The Cell Adhesion Molecule “CAR” and Sialic Acid on Human Erythrocytes Influence Adenovirus In Vivo Biodistribution

Abstract

Although it has been known for 50 years that adenoviruses (Ads) interact with erythrocytes ex vivo, the molecular and structural basis for this interaction, which has been serendipitously exploited for diagnostic tests, is unknown. In this study, we characterized the interaction between erythrocytes and unrelated Ad serotypes, human 5 (HAd5) and 37 (HAd37), and canine 2 (CAV-2). While these serotypes agglutinate human erythrocytes, they use different receptors, have different tropisms and/or infect different species. Using molecular, biochemical, structural and transgenic animal-based analyses, we found that the primary erythrocyte interaction domain for HAd37 is its sialic acid binding site, while CAV-2 binding depends on at least three factors: electrostatic interactions, sialic acid binding and, unexpectedly, binding to the coxsackievirus and adenovirus receptor (CAR) on human erythrocytes. We show that the presence of CAR on erythrocytes leads to prolonged in vivo blood half-life and significantly reduced liver infection when a CAR-tropic Ad is injected intravenously. This study provides i) a molecular and structural rationale for Ad–erythrocyte interactions, ii) a basis to improve vector-mediated gene transfer and iii) a mechanism that may explain the biodistribution and pathogenic inconsistencies found between human and animal models. In most cases, adenoviruses are thought to initially enter the host via contact with epithelial cells and spread within the host via an unknown mechanism. Most adenovirus serotypes use a cell adhesion molecule dubbed “CAR” to attach to cells. To assess, predict and understand adenovirus biology and vectorology, many in vivo studies use mice and monkeys.

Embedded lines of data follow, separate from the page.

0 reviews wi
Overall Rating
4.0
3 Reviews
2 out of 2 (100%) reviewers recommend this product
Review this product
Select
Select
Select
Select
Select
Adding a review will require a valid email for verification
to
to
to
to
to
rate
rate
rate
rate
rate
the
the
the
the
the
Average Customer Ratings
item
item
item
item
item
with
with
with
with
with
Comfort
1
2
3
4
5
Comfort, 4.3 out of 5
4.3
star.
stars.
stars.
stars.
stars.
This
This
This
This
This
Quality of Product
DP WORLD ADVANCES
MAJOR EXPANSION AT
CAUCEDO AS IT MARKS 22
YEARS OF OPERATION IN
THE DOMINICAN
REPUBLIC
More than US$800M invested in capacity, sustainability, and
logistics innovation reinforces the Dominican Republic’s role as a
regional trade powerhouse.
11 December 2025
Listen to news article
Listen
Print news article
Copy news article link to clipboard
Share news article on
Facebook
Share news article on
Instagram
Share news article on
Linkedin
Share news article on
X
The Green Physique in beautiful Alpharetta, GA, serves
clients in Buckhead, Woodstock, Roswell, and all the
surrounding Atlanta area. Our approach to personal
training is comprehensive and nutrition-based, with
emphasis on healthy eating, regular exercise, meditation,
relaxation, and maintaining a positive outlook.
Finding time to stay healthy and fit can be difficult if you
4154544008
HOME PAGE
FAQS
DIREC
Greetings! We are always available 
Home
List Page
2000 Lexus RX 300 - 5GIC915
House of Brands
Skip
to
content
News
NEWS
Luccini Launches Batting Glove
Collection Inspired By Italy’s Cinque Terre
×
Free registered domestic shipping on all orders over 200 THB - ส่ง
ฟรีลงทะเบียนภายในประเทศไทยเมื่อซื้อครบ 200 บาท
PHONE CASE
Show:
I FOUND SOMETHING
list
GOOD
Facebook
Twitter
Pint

These animal models have been considered reliable models in the realm of viral pathogenesis and gene transfer. One of the implications of our study suggests that the rat may be a more appropriate model during intravenous adenovirus delivery because like humans, and unlike mice and monkeys, they also express CAR on their erythrocytes. The identification of CAR on human erythrocytes explains a 50-year-old enigma of adenovirus hemagglutination, helps us better understand adenovirus in vivo biology and may open new avenues to understand the role of cell adhesion molecules during erythropoiesis.